The government has also enabled companies that provide services considered essential during the state of alarm (as is the case for some media companies) to present labour force adjustment plans due to force majeure for 'that part of the activity or that part of the workforce that is not affected by the nature of essential activity'. In addition, the government has also lowered VAT on digital publications from 21 to 4 per cent to address the economic impact generated by covid-19. This includes digital press and electronic books, which have been equated with paper publications.
In any event, due attention shall be paid to these kinds of exceptional measures in the coming months, as the effects of the pandemic do not seem likely to cease in the short term.
New trends in the sector are driven by the new generation's preferences and the way they establish and conduct their relationships, as well as by technological progress.
The covid-19 pandemic has certainly accelerated an increase in the use of social networks, and the need for an immediate connection through electronic devices (computers, mobile phones, tablets, smart TVs, smart watches and other wearable devices) and the emergence of new products (such as videoconference apps due to the implantation of teleworking) has forced companies to adapt and provide services in a more direct, swift and smooth manner in order to access these new potential customers.

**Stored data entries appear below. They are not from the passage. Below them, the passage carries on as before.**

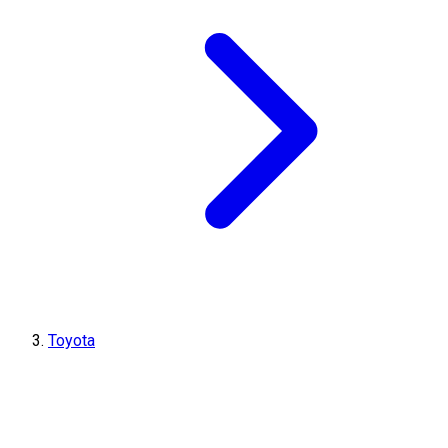
Toyota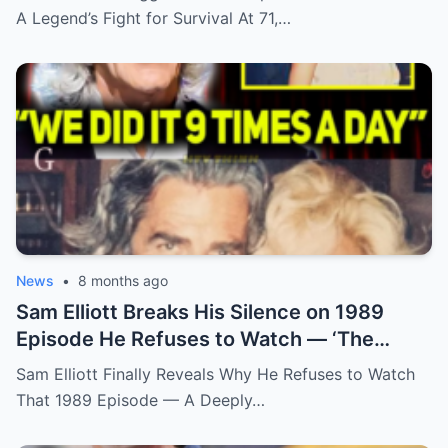
A Legend’s Fight for Survival At 71,…
News
•
8 months ago
Sam Elliott Breaks His Silence on 1989
Episode He Refuses to Watch — ‘The
Memory Is Too Painful’
Sam Elliott Finally Reveals Why He Refuses to Watch
That 1989 Episode — A Deeply…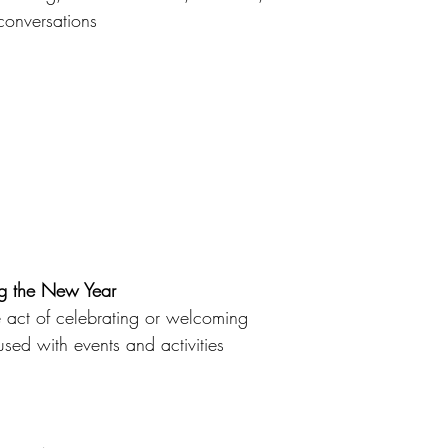
 conversations 
the New Year
 act of celebrating or welcoming
sed with events and activities 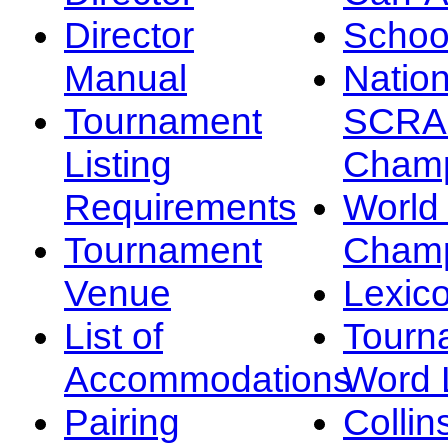
Director
Schoo
Manual
Nation
Tournament
SCRA
Listing
Champ
Requirements
Worl
Tournament
Champ
Venue
Lexic
List of
Tourn
Accommodations
Word L
Pairing
Collin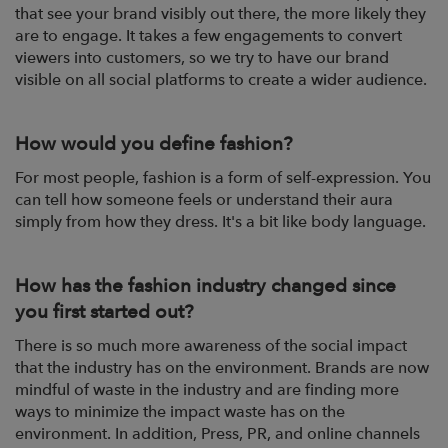
that see your brand visibly out there, the more likely they
are to engage. It takes a few engagements to convert
viewers into customers, so we try to have our brand
visible on all social platforms to create a wider audience.
How would you define fashion?
For most people, fashion is a form of self-expression. You
can tell how someone feels or understand their aura
simply from how they dress. It's a bit like body language.
How has the fashion industry changed since
you first started out?
There is so much more awareness of the social impact
that the industry has on the environment. Brands are now
mindful of waste in the industry and are finding more
ways to minimize the impact waste has on the
environment. In addition, Press, PR, and online channels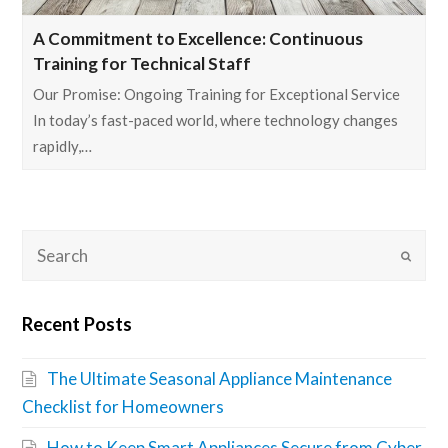
A Commitment to Excellence: Continuous
Training for Technical Staff
Our Promise: Ongoing Training for Exceptional Service
In today’s fast-paced world, where technology changes
rapidly,…
Recent Posts
The Ultimate Seasonal Appliance Maintenance
Checklist for Homeowners
How to Keep Smart Appliances Secure from Cyber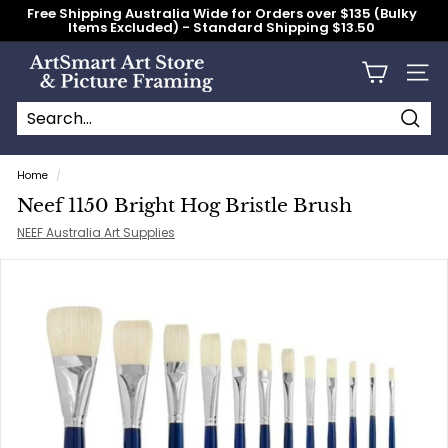
Skip
Free Shipping Australia Wide for Orders over $135 (Bulky
to
Items Excluded) - Standard Shipping $13.50
content
Pause
slideshow
A
Site n
r
t
S
Searc
Search
Close
m
Home
/
a
Neef 1150 Bright Hog Bristle Brush
r
NEEF Australia Art Supplies
t
A
r
t
S
t
o
r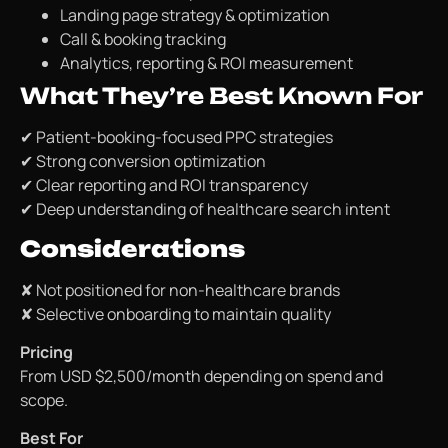
Landing page strategy & optimization
Call & booking tracking
Analytics, reporting & ROI measurement
What They’re Best Known For
✔ Patient-booking-focused PPC strategies
✔ Strong conversion optimization
✔ Clear reporting and ROI transparency
✔ Deep understanding of healthcare search intent
Considerations
✘ Not positioned for non-healthcare brands
✘ Selective onboarding to maintain quality
Pricing
From USD $2,500/month depending on spend and
scope.
Best For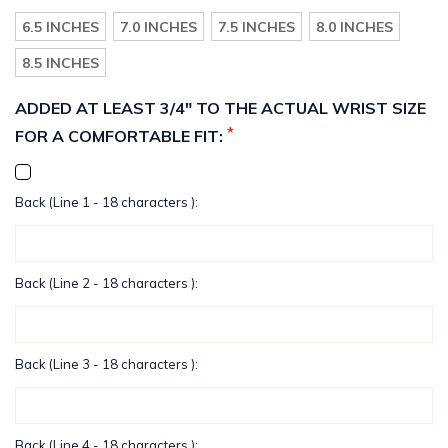
6.5 INCHES
7.0 INCHES
7.5 INCHES
8.0 INCHES
8.5 INCHES
ADDED AT LEAST 3/4" TO THE ACTUAL WRIST SIZE
*
FOR A COMFORTABLE FIT:
Back (Line 1 - 18 characters ):
Back (Line 2 - 18 characters ):
Back (Line 3 - 18 characters ):
Back (Line 4 - 18 characters ):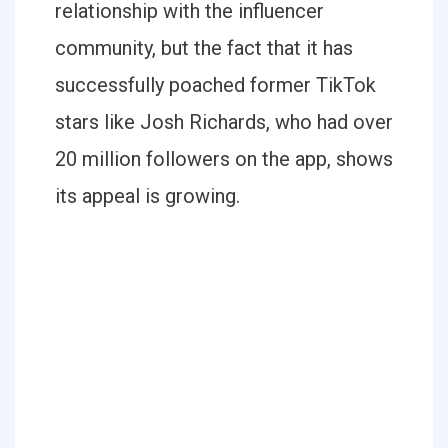
relationship with the influencer
community, but the fact that it has
successfully poached former TikTok
stars like Josh Richards, who had over
20 million followers on the app, shows
its appeal is growing.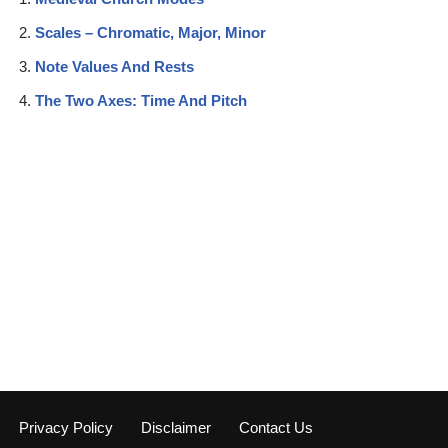
Scales – Chromatic, Major, Minor
Note Values And Rests
The Two Axes: Time And Pitch
Privacy Policy
Disclaimer
Contact Us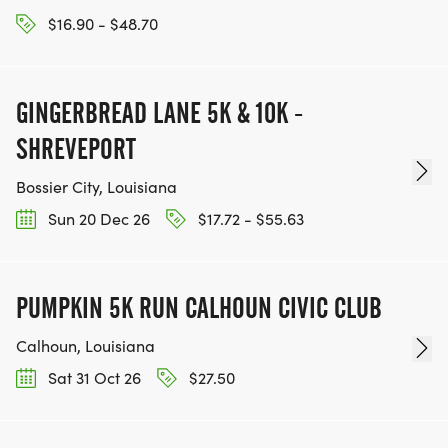
$16.90 - $48.70
GINGERBREAD LANE 5K & 10K -
SHREVEPORT
Bossier City, Louisiana
Sun 20 Dec 26
$17.72 - $55.63
PUMPKIN 5K RUN CALHOUN CIVIC CLUB
Calhoun, Louisiana
Sat 31 Oct 26
$27.50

Traditional information access channels are facing the big challenge of not falling into obsolescence in an industry where the main constant is change. In line with this, new media are developing quickly, and the influence of big data is apparently unstoppable.
The speed at which the sector is evolving will test not only companies' ability to adapt to the industry's changes due to the existing pandemic, but the current legal system itself, which will most probably not adapt to the new realities in an encompassed manner. Law always comes behind reality, especially when our society is facing a situation like the one that is affecting the entire world. Digitisation is no longer something that will arrive in the future, as it has burst into our society to become the present to which all economic sectors, without exceptions, will have to adapt.